Music: Half man half biscuit :: Four skinny indie kids

6 Replies to “Nothingland”

  1. Just amazing.

    So what’s the secret to cultivating this kid’s imagination? Not to take any credit away from Mr. M himself. But can you see any pattern or method to his growth in this area, doesn’t it seem pretty remarkable? I don’t think most kids come close to M?

    I wonder if you can attribute any behaviors you or Amy has done to encourage this somehow? Seems like a tricky thing to *try* to do, must come out naturally, but we’re all influenced somewhat by our environment so there’s more to it than just M.

    I hate to break into such rational discussion on such a dreamy, innocent and perfect illustration, but I’m an adult, been meaning to ask this question forever.

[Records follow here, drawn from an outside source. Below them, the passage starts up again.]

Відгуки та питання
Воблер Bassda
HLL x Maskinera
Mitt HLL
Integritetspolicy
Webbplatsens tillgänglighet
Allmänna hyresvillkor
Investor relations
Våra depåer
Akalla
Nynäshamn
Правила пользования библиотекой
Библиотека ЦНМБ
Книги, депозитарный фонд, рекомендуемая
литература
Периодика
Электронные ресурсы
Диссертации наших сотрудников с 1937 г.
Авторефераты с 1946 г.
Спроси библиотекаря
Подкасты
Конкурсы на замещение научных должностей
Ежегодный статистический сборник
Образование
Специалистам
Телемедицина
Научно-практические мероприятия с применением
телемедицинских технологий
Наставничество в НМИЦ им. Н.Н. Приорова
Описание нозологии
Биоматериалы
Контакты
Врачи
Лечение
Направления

Especially since I have kids and wonder if M just really has a gift or can I do something to spark those paths in the neocortex or wherever they live.

  2. Milan:

    I think imagination is an active force. It will develop if left alone. Not beating it out of kids (literally or figuratively) would be a good start.

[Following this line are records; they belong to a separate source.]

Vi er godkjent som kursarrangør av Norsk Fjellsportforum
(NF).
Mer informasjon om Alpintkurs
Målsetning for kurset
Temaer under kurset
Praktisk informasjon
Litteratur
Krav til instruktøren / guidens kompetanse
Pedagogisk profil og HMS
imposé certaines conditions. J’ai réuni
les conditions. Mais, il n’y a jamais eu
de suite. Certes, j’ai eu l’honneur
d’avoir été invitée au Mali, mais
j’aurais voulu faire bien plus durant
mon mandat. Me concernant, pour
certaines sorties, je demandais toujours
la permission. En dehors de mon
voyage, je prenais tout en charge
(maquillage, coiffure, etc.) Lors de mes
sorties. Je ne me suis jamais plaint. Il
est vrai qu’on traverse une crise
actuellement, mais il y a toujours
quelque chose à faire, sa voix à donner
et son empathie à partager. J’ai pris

    That said, I also think that we (adults) learn from children’s imagination, not the other way around. So rather than using our intellect to figure out ways of encouraging it, it seems to me we should (corny as it may sound) simply clear our minds, open our hearts, listen carefully and marvel at the wellspring of human creativity working its magic right before our eyes. This will suggest to us how best to support such qualities throughout our kids’ lives.

    Just my 2c.

  3. Man, how to approach this? Several things. First of all, remember that I only post the magic moments. Most parents don’t make this kind of thing public, or write them down, so can’t remember all the details of the magic realism that is part of every child’s mental life. What you don’t see here are the long difficult days where nothing goes right, the whining, the contrariness, the standard 4-year-old stuff. Don’t get the impression that it’s like a giant cushy surrealistic pillow at our house.

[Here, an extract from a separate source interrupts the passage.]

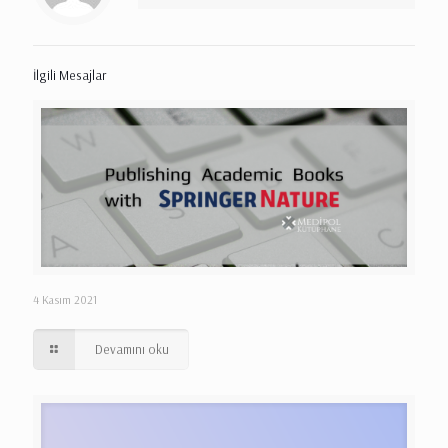
İlgili Mesajlar
4 Kasım 2021
Devamını oku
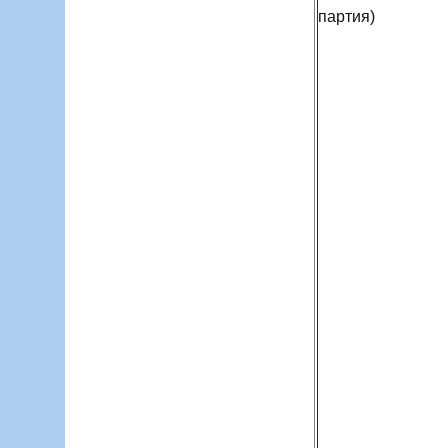
партия)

    A lot of the stuff he comes up with is woven from the bits and pieces of his young media diet – TV shows, etc. In December, we listened to MP3s of a 1940s radio show called Cinnamon Bear, which took place in Maybeland. And we had already read Alice in Wonderland. And we talked about similarities between the two stories. He had already heard about Disneyland and Legoland. So this idea of multiple wonderful lands “out there” was planted, and churning in his imagination. Like any kid, he’s using language to try to make sense of it all, put it together into something cohesive. Remember that kids don’t thoroughly distinguish between fantasy and reality until age 6. We do all we can to keep the magic going – we have no more interest in debunking the idea that Maybeland is real / not real than the idea of Santa Claus.

    And I think he has a strong strand of randomness in him (gee, I wonder where he got that?) “Porridge is another word for God” may sound amazing, surreal, profound, but really comes out more like random riffing on words he happens to know, or is trying to figure out. Just riffing, beautiful riffing.

    Is he gifted? We don’t know the answer to that. Probably won’t know for a few more years. He does amaze us constantly, but almost everyone can say that about their kids. We do give him a lot of inputs. Lots of music, lots of stories, lots and lots of artistic involvement. We treat everything like it’s real, no matter what fictional realm it comes from. Try to keep a balance of physical, mental, emotional, and creative inputs.

    Amy (herself an artist) plays with him constantly — much, much credit there. She’s got a marvelous way of engaging him like a small child and as an adult at the same time. I don’t get to spend as much time with him as she does, but he and I do have a fantastic relationship that’s unlike anything I’ve ever experienced.

    Ultimately though, he is emerging as an independent and whole person, aside from our inputs.

  4. Well then I take it back, Miles is only occasionally seemingly awesome. :-) I’m going back to Doggieland and have a conversation with my bubs about what life was like in Wild Doggie Woods before Daddy came along to scoop them up and take them home.